A proposal to replace an Interstate 5 bridge over the Columbia River is dead after more than a decade of planning. The Oregon Legislature did not reinstate construction funds for the proposed joint venture with Washington state, thereby allowing the project to die on the vine.
“Expenditures will be reduced immediately; further design and deliverable development will not occur. The project will shut down completely by May 31, 2014,” Oregon Department of Transportation Director Matthew Garrett announced online Friday, March 7.
Garrett said the agency will keep all the paperwork on file in case someone revives the project in the future.
The Columbia River Crossing bridge replacement project was estimated at between $3 billion and $4 billion and would have been equipped for light rail and pedestrian walkways.
The kicker for long-haul truckers is the project would have relied heavily on tolls. Early proposals pegged the rate for five-axle trucks at $12 per trip, and the rate would have varied depending on traffic congestion. The more congested the roadway, the higher the toll rate.
OOIDA opposed various aspects of the project – tolls on an interstate bridge funded with federal tax dollars, the use of toll revenue to subsidize light rail projects, and another aspect of the project that called for tolls on the nearby I-205 bridge to supplement the project costs. Tolls on the I-205 bridge would have eliminated a toll-free alternative to the I-5.

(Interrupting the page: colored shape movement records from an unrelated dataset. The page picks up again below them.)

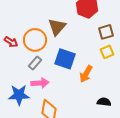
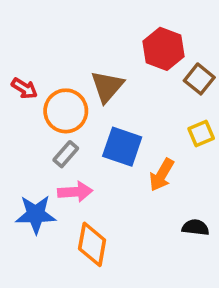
brown square: (106, 32) -> (199, 79), moved, turned -35
red arrow: (11, 42) -> (24, 88), moved

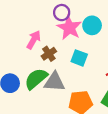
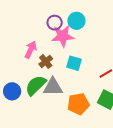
cyan circle: (92, 25) -> (76, 21), moved
pink star: (69, 28) -> (63, 36), turned -30

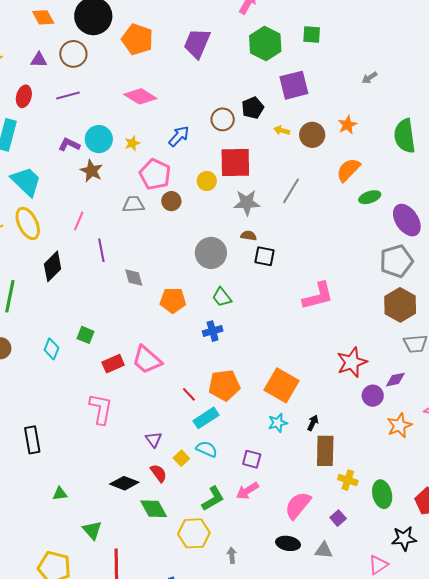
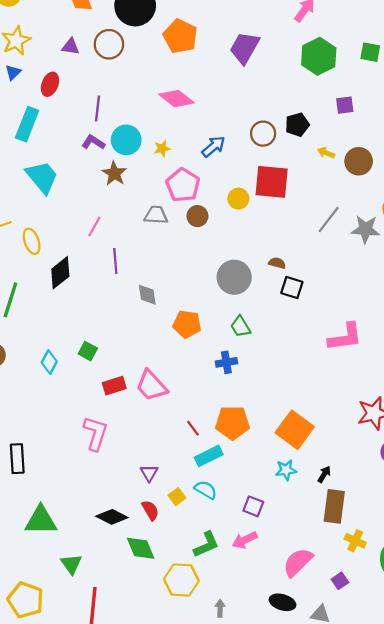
purple square: (294, 85) -> (345, 105), size x0.6
purple line: (68, 96) -> (97, 108), moved, turned -75
gray star: (247, 203) -> (366, 229), moved
yellow ellipse: (28, 223) -> (32, 241), moved, size x0.7
green triangle: (60, 494) -> (41, 520), size x2.0

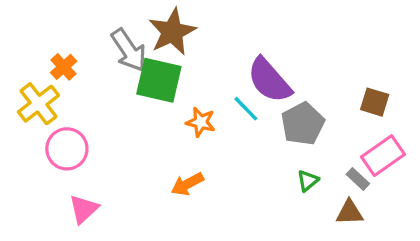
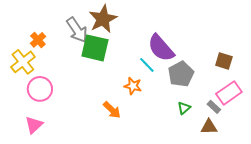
orange star: (201, 122) -> (133, 86), moved
orange arrow: (187, 184) -> (112, 110), turned -108
pink triangle: (84, 209) -> (34, 125), moved

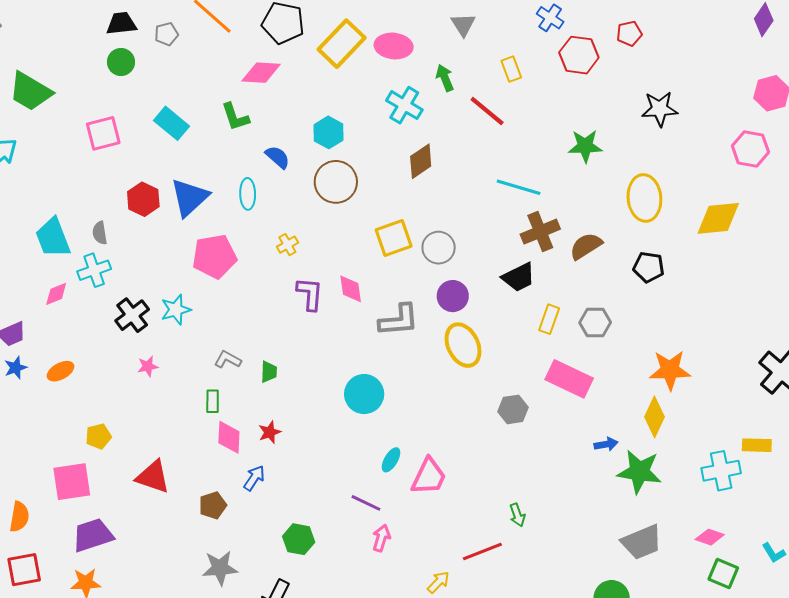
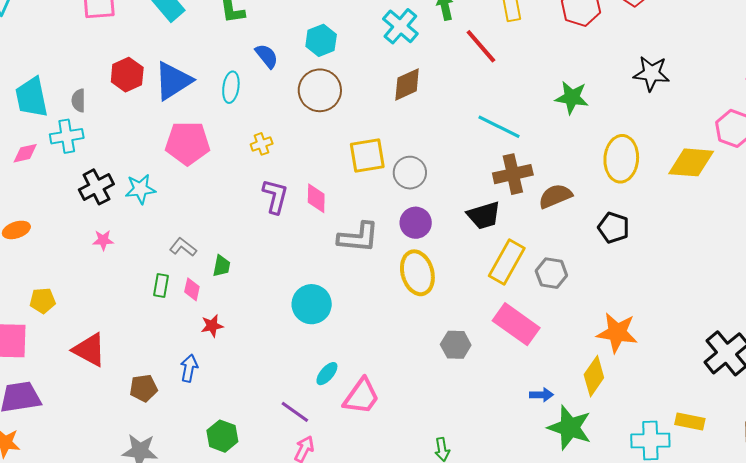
yellow diamond: (718, 218) -> (691, 162), moved
yellow rectangle: (549, 319) -> (507, 262), size x1.5
pink diamond: (229, 437) -> (192, 289), moved, size x0.7
blue arrow: (254, 478) -> (189, 368), turned -32

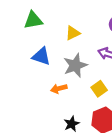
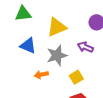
yellow triangle: (73, 33) -> (57, 27), size x1.5

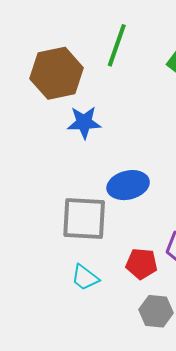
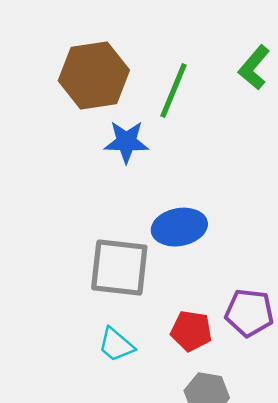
green line: (117, 45) -> (174, 91), moved

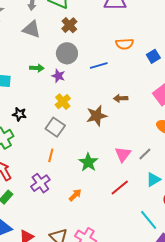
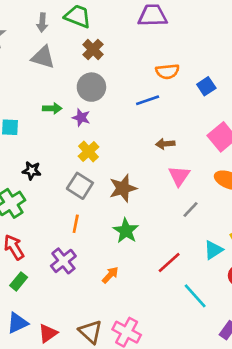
blue line: (99, 66) -> (148, 100), moved
brown star: (97, 116) -> (123, 188), moved
pink triangle: (123, 154) -> (179, 176), moved
gray line: (145, 154) -> (191, 210), moved
cyan line: (149, 220) -> (195, 296), moved

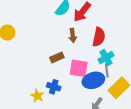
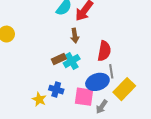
red semicircle: (99, 37) -> (104, 51), moved
cyan cross: (106, 58) -> (72, 61), moved
pink square: (79, 68) -> (84, 97), moved

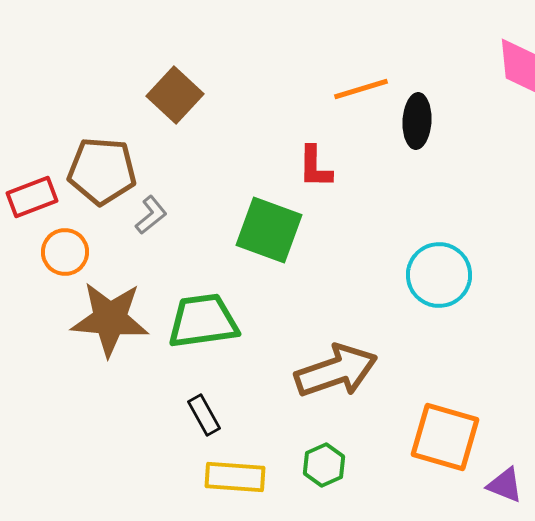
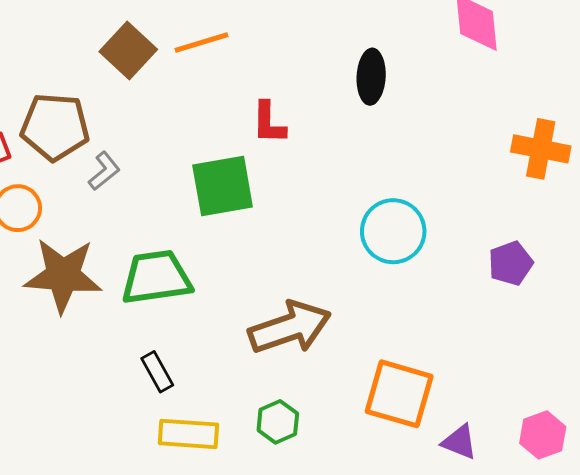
orange line: (361, 89) -> (201, 43), moved
green square: (269, 230) -> (223, 186), turned -30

Surveys by the bi-state Columbia River Project team showed that the public also soundly rejected the idea of tolls on the I-205 alternative.
Eight of nine roadway bridges over the Columbia River between Oregon and Washington have used tolls at one time or another as a partial funding mechanism, according to project officials.
In April 2013, then-Transportation Secretary Ray LaHood held a press conference with Washington state lawmakers to say it was now or never to build the bridge. He said the federal government was prepared to sink “millions of dollars into the project.”
Washington state was still working on funding for its share of project costs, while Oregon had approved the first $450 million to get the ball rolling.
As of Monday, March 10, it was not clear where Oregon’s seed money would end up or if it would go back to the state’s transportation fund.